Image: Patience Carter
Dr. Neil Finkler comforts Patience Carter as she is overcome with emotion after speaking to the media from the Florida Hospital about being shot in the Pulse gay nightclub terror attack on June 14, 2016 in Orlando, Florida.Joe Raedle / Getty Images

With recent shooting deaths of unarmed black men and a rise in hate crimes across the country, she is calling for stricter gun laws and reform on the criminal background check system. She has been meeting with congressional leaders such as Rep. Brian Fitzpatrick, R-PA, on Capitol Hill about gun violence, police reform, terrorism, and mental health.

“I think we need to go back to the drawing board and look a little bit more closely. At some point you just wonder in these situations, ‘how did this person get a gun in the first place?’” Carter said. “I’m not saying guns are bad, I’m saying certain people shouldn’t be allowed to have them.”

In February, President Trump signed an executive order rolling back regulations put in place by the Obama administration that made it difficult for people with mental illnesses to buy a gun. “I don’t have a lot of hope in this administration,” Carter said, noting that she wants to help create a balance between law enforcement and the communities.

Keeping the memory of victims alive and honoring other survivors, she recorded a song with Akyra Murray’s brother “Praying for Orlando.”

There has been tension among the families of Murray and Parker, who are cousins. Parker opened up to Vanzant about her guilt and said Murray’s family blames her for Akyra’s death. “It breaks my heart to see my best friend going through that,” Carter said. She said the two families haven’t spoken since Akyra’s funeral but she plans to be in Philadelphia today for a basketball game being held in her memory.

“I want to show respect because at the same time she was out with me and Tierra that night.
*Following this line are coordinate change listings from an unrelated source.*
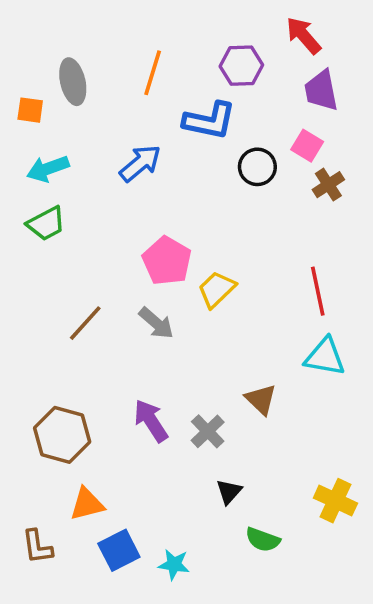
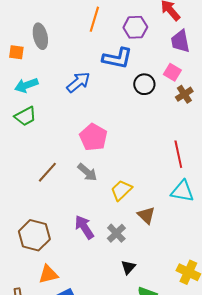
orange line: (153, 73) -> (94, 19), moved
yellow trapezoid: (217, 289) -> (121, 190), moved

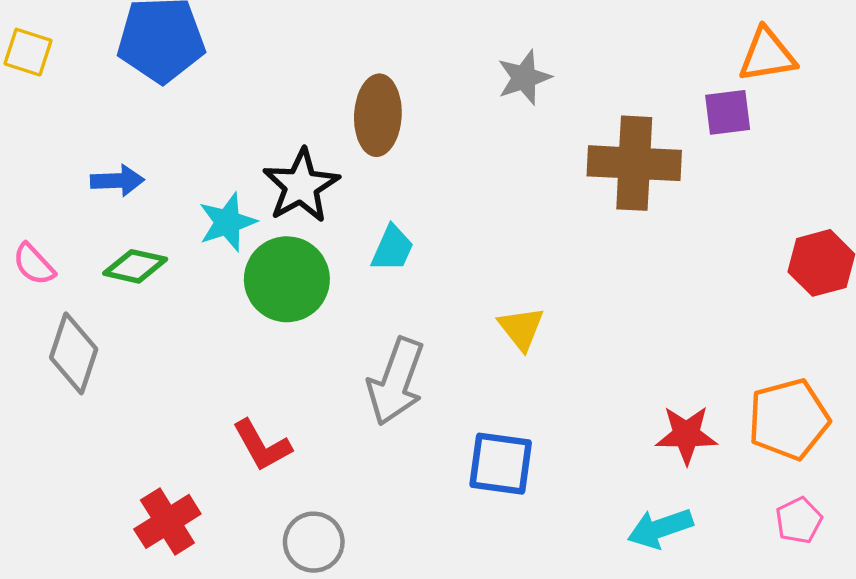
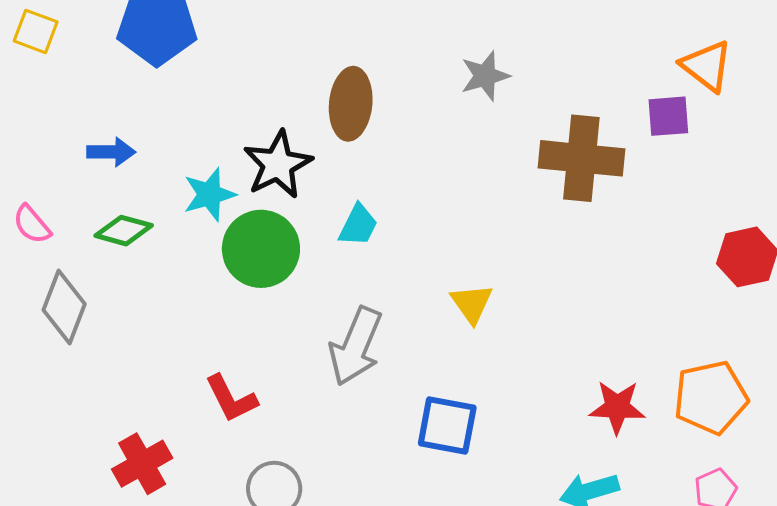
orange triangle: (767, 55) -> (707, 66), turned 44

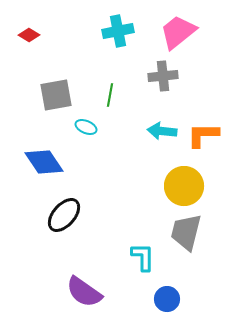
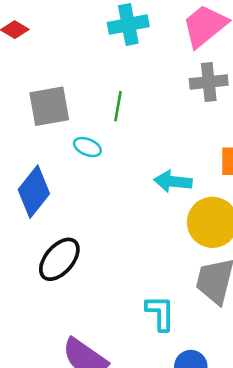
gray cross: (163, 76) -> (209, 82), moved
cyan arrow: (162, 131) -> (173, 181), moved
blue diamond: (44, 162) -> (34, 192), turned 72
So regardless of what that family has to say I do want to pay my respects to Akyra because we were together and that day I feel like me and Tierra should be together."

Related: Opinion: Racial Hate Is Infecting College Kids in America

A bright future ahead in spite of her struggles, she hopes to graduate from NYU with honors, compete in Miss Black America, and is developing a show for teenagers to share their personal stories. Wanting to do it all, she still is trying to figure out what her career is going to be. In the meantime, she is going to keep moving ahead.

“You honestly don’t know how strong you are until you have no other choice. I really surprised myself of the amount of resilience that I had after all of this. I’m just happy to see the woman I’ve become after this.”

CORRECTION (June 13, 2017, 12:25 p.m.): An earlier version of this article misstated the party affiliation of Rep. Brian Fitzpatrick. He is a Republican, not a Democrat.